Николай Бахрошин - Викинги. Скальд
А барабаны все рокотали, все звали, доводя до неистовства.
Тогда, завизжав от отчаяния, он выхватил из галдящей, неистовствующей толпы соплеменников какую-то девчонку, опрокинул на пол, кинулся сверху, с досады даже не разобрав, кто такая.
И та поняла, прильнула, вцепилась в него тонкими, полудетскими ручками, тонко голосила что-то в самое ухо, царапала себя и его, чтобы кровь, угодная Большой Матери, брызгала на них обоих…
Славься Великая Мать, Праматерь Всего Живого! Да не оскудеет чрево твое! Да не иссохнут груди твои! Да не обвиснут бедра, не провалится живот твой!
* * *Видение погасло так же неожиданно, как и началось.
И снова пещера стала темной, мрак – глухим, а в отдалении мерно и громко капала вода.
Только каменная, холодная фигурка в руке…

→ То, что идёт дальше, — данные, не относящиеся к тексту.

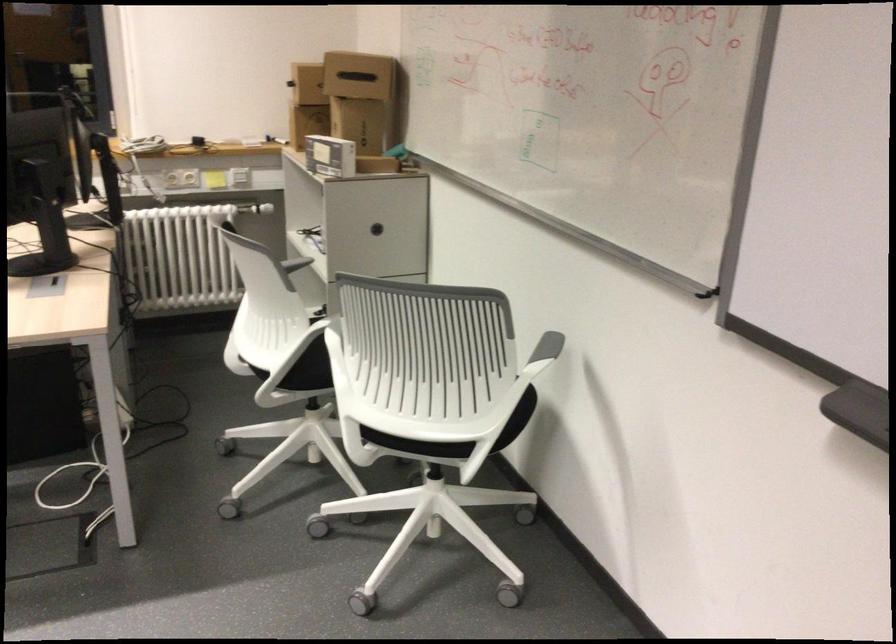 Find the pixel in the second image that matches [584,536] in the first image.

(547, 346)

Что это был за народ? Когда это было?
Почему-то Сьевнар знал твердо – все, что он увидел, почувствовал, происходило очень давно. Не поколения, не роды́, целые народы успели с тех пор родиться и умереть.
Но ведь было же! – это он ясно чувствовал.
Может, он и сам уже умер? Просто не понимает этого, потому и пытается шевелиться? – спрашивал себя Сьевнар, сам не понимая, кто он сейчас – совокупляющийся рыбак из далекого прошлого или ратник фиордов?
Великая Мать! Неизвестная, давно забытая богиня…
Получается, боги тоже отживают свой срок, вместе с народами, которые их почитают! – удивлялся Сьевнар, все еще переживая неистовство плоти в древнем камлании. Получается – что кажется сегодня незыблемым, завтра может исчезнуть так, что и следа не останется?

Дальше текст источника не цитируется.